Many legislative changes have been made in the nearly two decades since Purcell. For example, the legislature has specifically defined the various types of “credit” available to imprisoned or confined persons. …
The legislature has also revamped the statutes governing credit time classes. …
In addition, the legislature has amended Section 35-38-2.6-6 … the statute allows post-conviction home detainees in community corrections programs to earn both accrued time (calculated at a day for a day) and good time credit.
And finally, Section 35-50-6-3.1 now provides,
(a) This section applies to a person who commits an offense after June 30, 2014.
(b) A person assigned to Class A earns one (1) day of good time credit for each day the person is imprisoned for a crime or confined awaiting trial or sentencing.
(c) A person assigned to Class B earns one (1) day of good time credit for every three (3) days the person is imprisoned for a crime or confined awaiting trial or sentencing.
(d) A person assigned to Class C earns one (1) day of good time credit for every six (6) days the person is imprisoned for a crime or confined awaiting trial or sentencing.
(e) A person assigned to Class D earns no good time credit.

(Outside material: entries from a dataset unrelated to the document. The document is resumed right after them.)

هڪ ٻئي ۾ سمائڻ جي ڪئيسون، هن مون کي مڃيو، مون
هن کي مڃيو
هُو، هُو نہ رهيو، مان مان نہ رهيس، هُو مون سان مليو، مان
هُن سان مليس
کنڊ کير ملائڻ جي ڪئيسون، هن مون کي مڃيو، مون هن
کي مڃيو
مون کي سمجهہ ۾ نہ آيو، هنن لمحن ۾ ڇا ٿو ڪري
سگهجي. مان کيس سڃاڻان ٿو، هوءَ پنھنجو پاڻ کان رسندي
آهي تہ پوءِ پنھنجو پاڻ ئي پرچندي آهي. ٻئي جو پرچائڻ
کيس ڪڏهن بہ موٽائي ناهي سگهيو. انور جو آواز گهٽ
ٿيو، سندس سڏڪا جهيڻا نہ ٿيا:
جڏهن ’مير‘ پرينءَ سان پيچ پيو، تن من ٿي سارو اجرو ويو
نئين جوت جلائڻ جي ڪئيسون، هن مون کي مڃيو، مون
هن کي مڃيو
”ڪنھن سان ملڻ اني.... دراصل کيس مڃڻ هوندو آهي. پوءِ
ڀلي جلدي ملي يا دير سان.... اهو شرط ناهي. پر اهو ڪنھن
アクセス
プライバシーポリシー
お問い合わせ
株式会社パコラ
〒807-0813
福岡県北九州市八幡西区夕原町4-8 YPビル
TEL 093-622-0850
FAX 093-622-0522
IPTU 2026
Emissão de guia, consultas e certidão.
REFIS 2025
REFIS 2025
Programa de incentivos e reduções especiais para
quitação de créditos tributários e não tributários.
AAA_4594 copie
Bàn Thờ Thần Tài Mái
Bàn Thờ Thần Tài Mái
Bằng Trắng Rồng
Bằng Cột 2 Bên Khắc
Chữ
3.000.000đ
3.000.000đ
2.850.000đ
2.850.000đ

(f) A person assigned to Class P earns one (1) day of good time credit for every four (4) days the person serves on pretrial home detention awaiting trial.
Thompson correctly observes that, “[d]espite the statute’s silence, every other credit time classification listed in [Section 35-50-6-3.1] earns accrued time in addition to good time credit.” … He argues that “[i]t was unnecessary for the legislature to specifically state that a person in Class P receives accrued time because like those in the other credit time classes, it is implied.” He also argues that “[i]f the legislature intended to treat those on pretrial home detention and those incarcerated awaiting trial differently for purposes of accrued time, it would have so specified.” We agree on both counts. …
Thompson further observes that he “was unable to find any situation in the Indiana Code where a defendant can earn ‘good time credit’ without also earning accrued time.” We were also unable to find any such situation, which leads us to conclude that the legislature could not have intended such an absurd result. … Finally, we point out that there is no indication that the legislature intended to treat pretrial and post-conviction home detainees differently under the current statutory scheme.
Based on the numerous substantive legislative changes regarding credit time that have been enacted since Purcell, we conclude that Purcell is no longer good law with respect to accrued time for pretrial home detention. … We hold that a person placed on pretrial home detention earns accrued time (calculated at a day for a day) pursuant to the unmistakable implications of Section 35-50-6-3.1 and that the trial court has no discretion to deny it. …
Therefore, we reverse the trial court’s denial of Thompson’s motion and remand with instructions to apply the 240 days of accrued time to his sentence.
Vaidik, C.J., and Mathias, J., concur.